Jours de plages
J'ai grandi à une époque
lors de laquelle, il me semblait que chaque famille québécoise
comportait au moins un ou une Michel-e. Dans le cercle d'amis de mes
parents, ils étaient nombreux. On pouvait crier « Michel »
à peu près n'importe où et être certains qu'un adulte de
confiance, qu'on connaissait depuis la naissance, se tourne la tête
pour nous venir en aide. C'est dire à quel point confiance, rimait
pour moi avec ce prénom.
C'était tout à fait
pratique quand nous partions en vacances, plusieurs familles à la
fois, au bord de la mer. Pour moi, c'était la magie de Noël au cœur
de l'été. Pas tant à cause des cadeaux que de l'effervescence
joyeuse qui accompagnait ces escapades. Souvent, des jeunes filles
nous accompagnaient en tant que gardiennes. Ainsi, les parents
pouvaient faire la fête et n'avoir pas à se lever avec les poules,
en même temps que leur progéniture exubérante qui n'avait de
cesse de courir après le soleil dès que celui-ci se pointait le
bout du nez. Dans le lot, il y avait des Michel que je connaissais
plus que moins et d'autres que je connaissais moins que plus. Peu
importait au fond, on pouvait crier « Michel » comme
d'autres enfants appelaient à l'aide.
Évidemment, à cette
glorieuse époque, les adultes ne m'importaient pas beaucoup. Je ne
savais que peu de choses de leurs personnalités respectives. Ce que
j'en comprenais ne se rapportait qu'à leurs rapports avec moi. Ce
qui comptait, c'était de participer activement aux jeux sur la
plage, ou ailleurs, de faire partie du groupe des enfants turbulents.

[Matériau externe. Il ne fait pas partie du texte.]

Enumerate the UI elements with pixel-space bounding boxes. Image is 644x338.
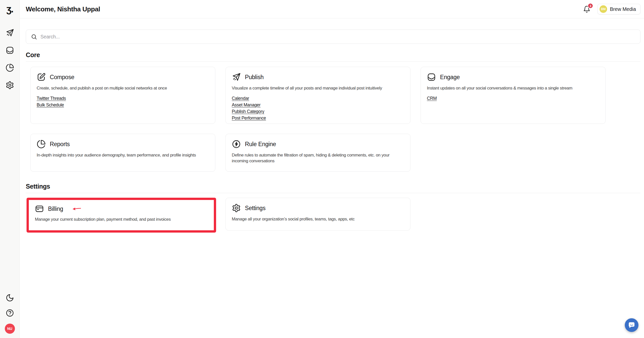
billing-card[interactable]: Billing Manage your current subscription… <box>29 200 214 230</box>
link-asset-manager[interactable]: Asset Manager <box>232 102 261 108</box>
settings-card[interactable]: Settings Manage all your organization’s … <box>225 198 410 231</box>
paper-plane-icon <box>6 29 14 37</box>
link-calendar[interactable]: Calendar <box>232 95 249 102</box>
sidebar: ʒ. <box>0 0 20 338</box>
moon-icon <box>6 294 14 302</box>
card-title: Publish <box>245 74 264 81</box>
sidebar-bottom: NU <box>5 293 15 334</box>
sidebar-nav <box>5 28 14 90</box>
rule-engine-card[interactable]: Rule Engine Define rules to automate the… <box>225 134 410 172</box>
user-avatar[interactable]: NU <box>5 324 15 334</box>
dark-mode-toggle[interactable] <box>5 293 14 302</box>
account-switcher-button[interactable]: BM Brew Media <box>597 4 640 14</box>
reports-card[interactable]: Reports In-depth insights into your audi… <box>30 134 215 172</box>
credit-card-icon <box>35 204 44 213</box>
statusbrew-logo[interactable]: ʒ. <box>6 3 13 16</box>
link-publish-category[interactable]: Publish Category <box>232 108 264 115</box>
search-bar <box>26 30 640 44</box>
search-input[interactable] <box>40 34 635 40</box>
card-title: Engage <box>440 74 460 81</box>
search-icon <box>31 34 37 40</box>
topbar: Welcome, Nishtha Uppal 3 BM Brew Media <box>20 0 644 18</box>
zap-icon <box>232 140 241 149</box>
core-cards-row-2: Reports In-depth insights into your audi… <box>30 134 640 172</box>
help-icon <box>6 309 14 317</box>
publish-card[interactable]: Publish Visualize a complete timeline of… <box>225 67 410 124</box>
chat-launcher-button[interactable] <box>625 318 638 332</box>
link-crm[interactable]: CRM <box>427 95 437 102</box>
link-bulk-schedule[interactable]: Bulk Schedule <box>37 102 64 108</box>
divider <box>26 61 640 62</box>
compose-icon <box>37 73 46 82</box>
notification-badge: 3 <box>588 3 593 9</box>
sidebar-item-reports[interactable] <box>5 63 14 72</box>
card-description: Visualize a complete timeline of all you… <box>232 85 404 91</box>
help-button[interactable] <box>5 308 14 318</box>
pie-chart-icon <box>6 63 14 72</box>
divider <box>26 193 640 193</box>
section-heading-settings: Settings <box>26 183 640 190</box>
core-cards-row-1: Compose Create, schedule, and publish a … <box>30 67 640 124</box>
highlight-frame: Billing Manage your current subscription… <box>27 198 216 233</box>
card-title: Rule Engine <box>245 141 276 148</box>
topbar-right: 3 BM Brew Media <box>582 4 640 14</box>
card-title: Compose <box>50 74 74 81</box>
card-description: Manage your current subscription plan, p… <box>35 217 208 222</box>
card-description: Manage all your organization’s social pr… <box>232 216 404 222</box>
card-title: Settings <box>245 205 266 212</box>
account-avatar: BM <box>600 5 607 13</box>
link-post-performance[interactable]: Post Performance <box>232 115 266 121</box>
sidebar-item-settings[interactable] <box>5 81 14 90</box>
notifications-button[interactable]: 3 <box>582 5 591 13</box>
card-description: Create, schedule, and publish a post on … <box>37 85 209 91</box>
chat-bubble-icon <box>628 321 635 329</box>
card-description: In-depth insights into your audience dem… <box>37 152 209 158</box>
pie-chart-icon <box>37 140 46 149</box>
card-title: Billing <box>48 206 63 212</box>
account-name: Brew Media <box>610 6 636 12</box>
page-title: Welcome, Nishtha Uppal <box>26 5 100 13</box>
settings-cards-row: Billing Manage your current subscription… <box>26 198 640 233</box>
link-twitter-threads[interactable]: Twitter Threads <box>37 95 66 102</box>
gear-icon <box>232 204 241 213</box>
card-description: Define rules to automate the filtration … <box>232 152 404 164</box>
card-title: Reports <box>50 141 70 148</box>
inbox-icon <box>427 73 436 82</box>
sidebar-item-publish[interactable] <box>5 28 14 37</box>
inbox-icon <box>6 46 14 55</box>
compose-card[interactable]: Compose Create, schedule, and publish a … <box>30 67 215 124</box>
section-heading-core: Core <box>26 51 640 58</box>
engage-card[interactable]: Engage Instant updates on all your socia… <box>421 67 606 124</box>
main-area: Welcome, Nishtha Uppal 3 BM Brew Media <box>20 0 644 338</box>
gear-icon <box>6 81 14 89</box>
content: Core Compose Create, schedule, and publi… <box>20 30 644 233</box>
red-arrow-annotation <box>67 204 81 213</box>
sidebar-item-engage[interactable] <box>5 46 14 55</box>
paper-plane-icon <box>232 73 241 82</box>
card-description: Instant updates on all your social conve… <box>427 85 599 91</box>
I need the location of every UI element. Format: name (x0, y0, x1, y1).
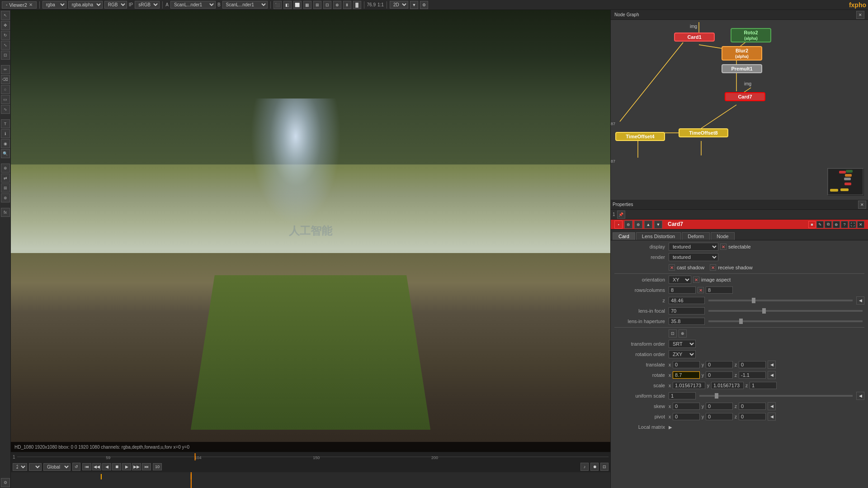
uniform-scale-slider[interactable] (699, 395, 853, 397)
tool-info[interactable]: ℹ (1, 129, 10, 138)
btn-next-frame[interactable]: ▶▶ (132, 463, 141, 470)
tool-circle[interactable]: ○ (1, 85, 10, 94)
z-slider[interactable] (708, 300, 853, 301)
view-options-btn[interactable]: ▼ (410, 1, 418, 9)
orientation-x[interactable]: ✕ (693, 277, 699, 283)
btn-jump[interactable]: 10 (153, 463, 162, 470)
props-copy2-btn[interactable]: ⧉ (825, 221, 832, 228)
tool-tracker[interactable]: ⊞ (1, 183, 10, 192)
orientation-select[interactable]: XYXZYZ (669, 276, 691, 284)
tool-roto[interactable]: ⊗ (1, 193, 10, 202)
tf-select[interactable]: TF (29, 463, 42, 471)
fps-select[interactable]: 242530 (13, 463, 27, 471)
overlay-btn[interactable]: ⊕ (333, 1, 341, 9)
tool-rect[interactable]: ▭ (1, 95, 10, 104)
loop-btn[interactable]: ↺ (72, 463, 80, 471)
rotate-y-input[interactable] (706, 371, 733, 379)
node-timeoffset4[interactable]: TimeOffset4 (615, 132, 665, 141)
node-graph-canvas[interactable]: img img Card1 Roto2(alpha) Blur2(alpha) … (611, 20, 868, 200)
btn-first-frame[interactable]: ⏮ (82, 463, 91, 470)
tool-node[interactable]: ⊕ (1, 164, 10, 173)
alpha-select[interactable]: rgba.alpha (68, 1, 103, 9)
skew-animate-btn[interactable]: ◀ (768, 402, 776, 410)
btn-last-frame[interactable]: ⏭ (142, 463, 151, 470)
transform-order-select[interactable]: SRTSTRRSTRTSTSRTRS (669, 340, 696, 348)
timeline-ruler[interactable]: 59 104 150 200 (17, 453, 609, 460)
props-edit-btn[interactable]: ✎ (816, 221, 824, 228)
input-a-select[interactable]: ScanL...nder1 (170, 1, 216, 9)
tool-fx[interactable]: fx (1, 208, 10, 217)
z-animate-btn[interactable]: ◀ (856, 296, 864, 305)
node-card7[interactable]: Card7 (725, 92, 765, 101)
props-copy-btn[interactable]: ⊕ (634, 221, 642, 229)
render-select[interactable]: texturedsolid (669, 253, 718, 261)
translate-y-input[interactable] (706, 361, 733, 368)
btn-prev-frame[interactable]: ◀ (102, 463, 111, 470)
pause-btn[interactable]: ⏸ (343, 1, 351, 9)
uniform-scale-input[interactable] (669, 392, 696, 399)
btn-stop[interactable]: ⏹ (112, 463, 121, 470)
props-node-icon[interactable]: ▪ (614, 221, 623, 229)
scale-y-input[interactable] (711, 382, 744, 389)
play-btn[interactable]: ▐▌ (353, 1, 361, 9)
settings-btn[interactable]: ⚙ (420, 1, 428, 9)
lens-haperture-thumb[interactable] (739, 319, 743, 324)
node-graph-close[interactable]: ✕ (856, 11, 864, 19)
mini-preview[interactable] (827, 168, 863, 195)
tool-bezier[interactable]: ∿ (1, 105, 10, 114)
node-premult1[interactable]: Premult1 (722, 64, 762, 73)
z-slider-thumb[interactable] (752, 298, 755, 303)
viewer2-tab[interactable]: ▪ Viewer2 ✕ (2, 1, 37, 9)
tool-erase[interactable]: ⌫ (1, 75, 10, 84)
z-input[interactable] (669, 297, 705, 304)
scale-x-input[interactable] (673, 382, 705, 389)
record-btn[interactable]: ⏺ (590, 463, 599, 471)
props-close2-btn[interactable]: ✕ (857, 221, 864, 228)
timeline-track[interactable] (11, 472, 610, 488)
tool-crop[interactable]: ⊡ (1, 51, 10, 60)
channel-select[interactable]: rgbargbalpha (42, 1, 66, 9)
tool-color[interactable]: ◉ (1, 139, 10, 148)
compare-btn[interactable]: ⬛ (274, 1, 282, 9)
pivot-z-input[interactable] (739, 413, 766, 420)
tool-scale[interactable]: ⤡ (1, 41, 10, 50)
node-timeoffset8[interactable]: TimeOffset8 (679, 128, 728, 137)
side-btn[interactable]: ⬜ (293, 1, 302, 9)
rotation-order-select[interactable]: ZXYXYZXZYYXZYZXZYX (669, 350, 696, 358)
tab-deform[interactable]: Deform (682, 232, 710, 240)
props-load-btn[interactable]: ⊛ (624, 221, 632, 229)
node-roto2[interactable]: Roto2(alpha) (731, 28, 771, 42)
receive-shadow-x[interactable]: ✕ (710, 264, 716, 271)
view-mode-select[interactable]: 2D3D (390, 1, 408, 9)
rows-x-input[interactable]: 8 (669, 286, 696, 294)
lens-haperture-slider[interactable] (708, 320, 863, 322)
rows-link-btn[interactable]: ✕ (698, 287, 704, 293)
props-help-btn[interactable]: ? (841, 221, 848, 228)
props-arrow-up-btn[interactable]: ▲ (644, 221, 652, 229)
btn-prev-key[interactable]: ◀◀ (92, 463, 101, 470)
properties-close[interactable]: ✕ (858, 201, 866, 209)
context-select[interactable]: Global (43, 463, 71, 471)
translate-animate-btn[interactable]: ◀ (768, 361, 776, 369)
tool-move[interactable]: ✥ (1, 21, 10, 30)
cache-btn[interactable]: ⊡ (600, 463, 609, 471)
props-arrow-dn-btn[interactable]: ▼ (654, 221, 662, 229)
tab-lens-distortion[interactable]: Lens Distortion (636, 232, 681, 240)
lens-focal-slider[interactable] (708, 310, 863, 312)
tool-rotate[interactable]: ↻ (1, 31, 10, 40)
input-b-select[interactable]: ScanL...nder1 (222, 1, 268, 9)
transform-copy-btn[interactable]: ⊕ (679, 329, 687, 338)
lens-focal-input[interactable] (669, 307, 705, 314)
audio-btn[interactable]: ♪ (580, 463, 589, 471)
props-expand-btn[interactable]: ⛶ (849, 221, 856, 228)
lens-haperture-input[interactable] (669, 318, 705, 325)
tool-zoom[interactable]: 🔍 (1, 149, 10, 158)
cast-shadow-x[interactable]: ✕ (669, 264, 675, 271)
rows-y-input[interactable]: 8 (706, 286, 733, 294)
node-card1[interactable]: Card1 (674, 33, 715, 42)
display-x-btn[interactable]: ✕ (720, 244, 726, 250)
skew-x-input[interactable] (673, 403, 700, 410)
safe-btn[interactable]: ⊡ (323, 1, 331, 9)
scale-z-input[interactable] (750, 382, 777, 389)
display-select[interactable]: texturedsolidwireframe (669, 243, 718, 251)
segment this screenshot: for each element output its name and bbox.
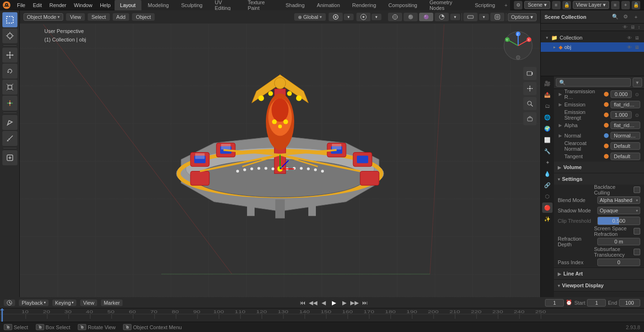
start-frame-input[interactable] xyxy=(587,299,606,307)
shading-options-button[interactable]: ▾ xyxy=(450,14,460,20)
add-object-button[interactable] xyxy=(2,150,17,165)
expand-arrow-obj[interactable]: ▸ xyxy=(552,45,557,49)
rotate-tool-button[interactable] xyxy=(2,64,17,79)
transmission-value[interactable]: 0.000 xyxy=(611,90,632,98)
step-prev-button[interactable]: ◀ xyxy=(319,299,328,307)
backface-culling-checkbox[interactable] xyxy=(634,186,640,193)
properties-search-input[interactable] xyxy=(556,78,631,87)
object-mode-selector[interactable]: Object Mode ▾ xyxy=(24,13,63,21)
view-menu-button[interactable]: View xyxy=(66,13,85,21)
menu-edit[interactable]: Edit xyxy=(29,0,46,10)
scale-tool-button[interactable] xyxy=(2,80,17,95)
prop-tab-material[interactable]: 🔴 xyxy=(542,202,553,213)
emission-strength-driver-icon[interactable]: ⊙ xyxy=(634,113,640,118)
select-menu-button[interactable]: Select xyxy=(88,13,110,21)
overlay-options-button[interactable]: ▾ xyxy=(479,14,489,20)
volume-section-header[interactable]: ▶ Volume xyxy=(554,162,644,173)
end-frame-input[interactable] xyxy=(619,299,640,307)
prop-tab-object[interactable]: ⬜ xyxy=(542,135,553,145)
object-menu-button[interactable]: Object xyxy=(132,13,155,21)
outliner-filter-button[interactable]: ⚙ xyxy=(621,13,630,21)
prop-tab-view-layer[interactable]: 🗂 xyxy=(542,101,553,111)
material-shading-button[interactable] xyxy=(419,13,433,21)
view-layer-menu-icon[interactable]: ≡ xyxy=(611,1,619,9)
emission-strength-dot[interactable] xyxy=(604,113,609,117)
annotate-tool-button[interactable] xyxy=(2,115,17,130)
emission-strength-value[interactable]: 1.000 xyxy=(611,111,632,119)
screen-space-refraction-checkbox[interactable] xyxy=(634,228,640,235)
tab-sculpting[interactable]: Sculpting xyxy=(175,0,208,10)
playback-menu-button[interactable]: Playback ▾ xyxy=(19,300,49,306)
viewport-3d[interactable]: Object Mode ▾ View Select Add Object ⊕ G… xyxy=(20,10,540,297)
emission-texture[interactable]: flat_ride__sssive.png xyxy=(611,101,640,108)
active-workspace-icon[interactable]: ⚙ xyxy=(514,1,522,9)
wireframe-shading-button[interactable] xyxy=(388,13,402,21)
measure-tool-button[interactable] xyxy=(2,131,17,146)
step-next-button[interactable]: ▶ xyxy=(340,299,348,307)
obj-render-toggle[interactable]: 🖥 xyxy=(634,44,640,50)
timeline-ruler[interactable]: 10 20 30 40 50 60 70 80 90 100 110 120 1… xyxy=(0,308,644,322)
alpha-dot[interactable] xyxy=(604,123,609,128)
jump-prev-keyframe-button[interactable]: ◀◀ xyxy=(309,299,317,307)
lock-icon[interactable]: 🔒 xyxy=(562,1,571,9)
alpha-texture[interactable]: flat_ride__act_inv.png xyxy=(611,121,640,129)
proportional-toggle-button[interactable] xyxy=(356,13,371,21)
prop-tab-constraints[interactable]: 🔗 xyxy=(542,180,553,190)
overlay-toggle-button[interactable] xyxy=(463,13,478,21)
normal-expand[interactable]: ▶ xyxy=(558,133,562,138)
timeline-icon-area[interactable] xyxy=(4,300,15,306)
prop-tab-vis-effects[interactable]: ✨ xyxy=(542,214,553,224)
add-workspace-button[interactable]: + xyxy=(502,1,510,9)
jump-start-button[interactable]: ⏮ xyxy=(298,299,307,307)
line-art-section-header[interactable]: ▶ Line Art xyxy=(554,268,644,279)
collection-view-toggle[interactable]: 👁 xyxy=(626,34,633,41)
view-layer-add-icon[interactable]: + xyxy=(621,1,630,9)
keying-menu-button[interactable]: Keying ▾ xyxy=(52,300,77,306)
transmission-dot[interactable] xyxy=(604,92,609,97)
current-frame-input[interactable] xyxy=(545,299,564,307)
move-tool-button[interactable] xyxy=(2,48,17,63)
local-view-button[interactable] xyxy=(523,112,537,125)
prop-tab-scene[interactable]: 🌐 xyxy=(542,112,553,122)
transmission-expand[interactable]: ▶ xyxy=(558,92,562,97)
play-button[interactable]: ▶ xyxy=(330,299,338,307)
outliner-item-obj[interactable]: ▸ ◆ obj 👁 🖥 xyxy=(541,42,644,52)
view-layer-lock-icon[interactable]: 🔒 xyxy=(632,1,640,9)
tab-animation[interactable]: Animation xyxy=(311,0,346,10)
marker-menu-button[interactable]: Marker xyxy=(101,300,123,306)
solid-shading-button[interactable] xyxy=(404,13,418,21)
normal-value[interactable]: Normal/Map xyxy=(611,132,640,139)
prop-tab-world[interactable]: 🌍 xyxy=(542,123,553,134)
tab-scripting[interactable]: Scripting xyxy=(469,0,501,10)
shadow-mode-dropdown[interactable]: Opaque ▾ xyxy=(597,207,640,214)
transmission-driver-icon[interactable]: ⊙ xyxy=(634,92,640,97)
prop-tab-output[interactable]: 📤 xyxy=(542,89,553,100)
cursor-tool-button[interactable] xyxy=(2,28,17,43)
emission-dot[interactable] xyxy=(604,102,609,107)
tab-modeling[interactable]: Modeling xyxy=(142,0,175,10)
transform-tool-button[interactable] xyxy=(2,96,17,111)
viewport-options-button[interactable]: Options ▾ xyxy=(508,13,537,21)
prop-tab-particles[interactable]: ✦ xyxy=(542,157,553,168)
zoom-view-button[interactable] xyxy=(523,97,537,110)
camera-view-button[interactable] xyxy=(523,67,537,80)
tab-uv-editing[interactable]: UV Editing xyxy=(209,0,241,10)
tab-texture-paint[interactable]: Texture Paint xyxy=(242,0,279,10)
navigation-gizmo[interactable]: Z X Y xyxy=(502,29,535,62)
tangent-dot[interactable] xyxy=(604,154,609,159)
prop-tab-modifier[interactable]: 🔧 xyxy=(542,146,553,156)
collection-render-toggle[interactable]: 🖥 xyxy=(634,34,640,41)
menu-help[interactable]: Help xyxy=(96,0,115,10)
expand-arrow-collection[interactable]: ▾ xyxy=(545,35,549,40)
refraction-depth-value[interactable]: 0 m xyxy=(597,238,640,245)
tab-layout[interactable]: Layout xyxy=(115,0,141,10)
menu-window[interactable]: Window xyxy=(70,0,96,10)
tab-compositing[interactable]: Compositing xyxy=(383,0,423,10)
view-layer-selector[interactable]: View Layer ▾ xyxy=(573,1,609,9)
blend-mode-dropdown[interactable]: Alpha Hashed ▾ xyxy=(597,196,640,204)
obj-view-toggle[interactable]: 👁 xyxy=(626,44,633,50)
pass-index-value[interactable]: 0 xyxy=(597,259,640,266)
xray-toggle-button[interactable] xyxy=(490,13,504,21)
alpha-expand[interactable]: ▶ xyxy=(558,123,562,128)
view-menu-button-timeline[interactable]: View xyxy=(80,300,97,306)
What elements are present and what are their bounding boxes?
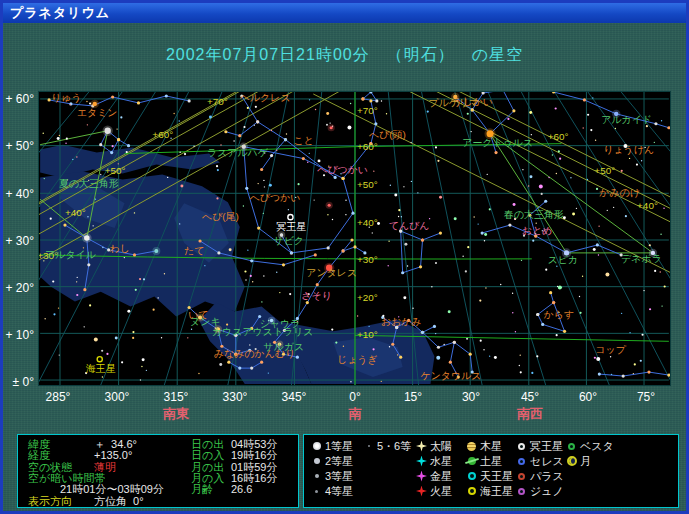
star: [663, 208, 664, 209]
star: [529, 175, 532, 178]
star: [289, 293, 291, 295]
star: [284, 138, 287, 141]
constellation-label: からす: [544, 309, 574, 320]
star: [307, 162, 308, 163]
constellation-label: アークトゥルス: [462, 137, 533, 148]
legend-panel: 1等星2等星3等星4等星5・6等太陽水星金星火星木星土星天王星海王星冥王星セレス…: [303, 434, 679, 508]
star: [411, 181, 412, 182]
info-label: 空の状態: [28, 462, 72, 473]
constellation-label: かみのけ: [599, 187, 640, 198]
grid-value-label: +60°: [548, 131, 569, 142]
star: [661, 305, 662, 306]
info-label: 表示方向: [28, 496, 72, 507]
y-axis-label: ± 0°: [3, 375, 34, 387]
star: [332, 219, 333, 220]
legend-label: 太陽: [430, 439, 452, 454]
constellation-label: アルカイド: [601, 114, 652, 125]
legend-item: 土星: [465, 455, 502, 467]
star: [59, 354, 60, 355]
planet-symbol: [97, 357, 102, 362]
y-axis-label: + 40°: [3, 187, 34, 199]
star-chart[interactable]: +70°+60°+50°+40°+30°+70°+60°+50°+40°+30°…: [38, 91, 671, 386]
legend-item: 冥王星: [515, 440, 563, 452]
star: [76, 294, 78, 296]
grid-value-label: +60°: [357, 141, 378, 152]
constellation-label: へびつかい: [317, 164, 368, 175]
star: [276, 150, 277, 151]
star: [615, 128, 616, 129]
star: [347, 125, 351, 129]
star: [596, 357, 600, 361]
planet-label: 海王星: [86, 363, 116, 374]
star: [343, 346, 344, 347]
star: [224, 130, 227, 133]
x-axis-label: 330°: [212, 390, 258, 404]
star: [625, 215, 627, 217]
title-bar[interactable]: プラネタリウム: [3, 3, 686, 23]
star: [70, 104, 71, 105]
bright-star: [154, 249, 158, 253]
star: [595, 140, 596, 141]
star: [268, 372, 269, 373]
pallas-icon: [518, 473, 525, 480]
grid-value-label: +50°: [594, 165, 615, 176]
star: [372, 232, 373, 233]
star: [373, 170, 374, 171]
star: [544, 200, 547, 203]
star: [611, 374, 612, 375]
legend-label: 冥王星: [530, 439, 563, 454]
star: [570, 177, 571, 178]
star: [83, 326, 84, 327]
star: [391, 343, 394, 346]
star: [260, 361, 263, 364]
legend-item: ジュノ: [515, 485, 564, 497]
star: [494, 151, 497, 154]
jupiter-icon: [467, 442, 476, 451]
constellation-label: シャウラ: [260, 318, 301, 329]
x-axis-label: 315°: [153, 390, 199, 404]
star: [250, 275, 252, 277]
star: [120, 116, 122, 118]
star: [106, 353, 108, 355]
mag3-icon: [315, 474, 319, 478]
pluto-icon: [518, 443, 525, 450]
star: [552, 154, 553, 155]
star: [649, 244, 651, 246]
star: [465, 270, 467, 272]
grid-value-label: +40°: [637, 200, 658, 211]
star: [193, 145, 194, 146]
star: [134, 212, 135, 213]
star: [127, 144, 130, 147]
constellation-label: こと: [293, 135, 313, 146]
grid-value-label: +70°: [357, 105, 378, 116]
star: [132, 331, 134, 333]
star: [661, 120, 662, 121]
star: [410, 142, 411, 143]
star: [187, 337, 188, 338]
star: [563, 330, 566, 333]
star: [217, 169, 219, 171]
star: [477, 223, 478, 224]
star: [522, 169, 523, 170]
star: [421, 238, 424, 241]
grid-value-label: +70°: [207, 96, 228, 107]
constellation-label: コップ: [595, 344, 626, 355]
star: [95, 198, 96, 199]
star: [372, 348, 374, 350]
constellation-line: [226, 122, 258, 136]
star: [454, 217, 457, 220]
constellation-line: [119, 140, 129, 146]
star: [579, 312, 581, 314]
star: [667, 373, 670, 376]
star: [233, 140, 234, 141]
grid-value-label: +20°: [357, 292, 378, 303]
legend-label: 火星: [430, 484, 452, 499]
star: [660, 234, 661, 235]
star: [238, 134, 241, 137]
star: [375, 99, 378, 102]
planet-symbol: [288, 215, 293, 220]
bright-star: [330, 126, 333, 129]
star: [654, 122, 657, 125]
legend-item: 1等星: [310, 440, 353, 452]
constellation-label: ラスアルハゲ: [207, 147, 269, 158]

Nous étions nombreux. Nos pauvres parents ont dû attraper bon
nombre de cheveux blancs durant ces semaines estivales.
Un jour, je devais avoir
une dizaine d'années, nous étions en vacances sur la Côte-Est
américaine, et l'activité que tous attendaient était d'aller
visiter une maison hantée. Pour une raison que j'ignore encore
aujourd'hui (mais je soupçonne fortement que j'étais impossible à
sortir de l'eau), j'avais manqué l'activité. Je me rappelle avoir
été dans tous mes états à cause de cela et finalement, un Michel
m'y avait amenée avec sa plus jeune fille. Erreur et terreur.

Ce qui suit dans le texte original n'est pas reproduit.